Enhancing global methane emissions forecasting using hybrid time series models
Climate change, Forecasting models, Global warming, Hybrid models, Methane emissions
Abstract
Global warming is a major environmental issue that raises the average air temperature on Earth’s surface. Human activities have played a key role in increasing greenhouse gas emissions, which contribute to higher temperatures and climate change. Methane is the second most significant greenhouse gas driving global warming. This study focuses on predicting global methane emissions using the SARIMA (Seasonal Autoregressive Integrated Moving Average) statistical model and three machine learning models: MLP (Multilayer Perceptron), LSTM (Long Short-Term Memory), and GRU (Gated Recurrent Unit). Two hybrid models, SARIMA-MLP and SARIMAGRU, were also applied.

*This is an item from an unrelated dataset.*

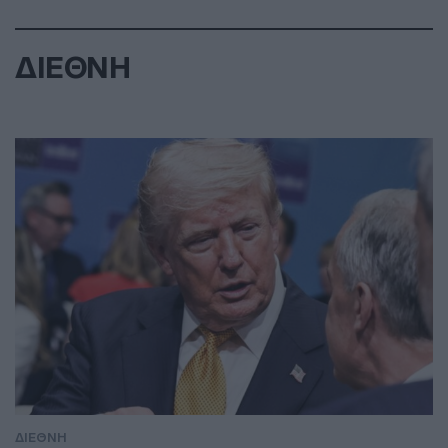
ΔΙΕΘΝΗ
ΔΙΕΘΝΗ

The models’ accuracy was assessed using statistical metrics, including Mean Square Error (MSE), Root Mean Square Error (RMSE), and Mean Absolute Percentage Error (MAPE). The findings show that the SARIMA model outperformed the standalone machine learning models. However, the hybrid models demonstrated better forecasting performance, with SARIMA-GRU emerging as the most effective model for predicting global methane emissions. The forecast results indicate a continuous rise in methane emissions over time.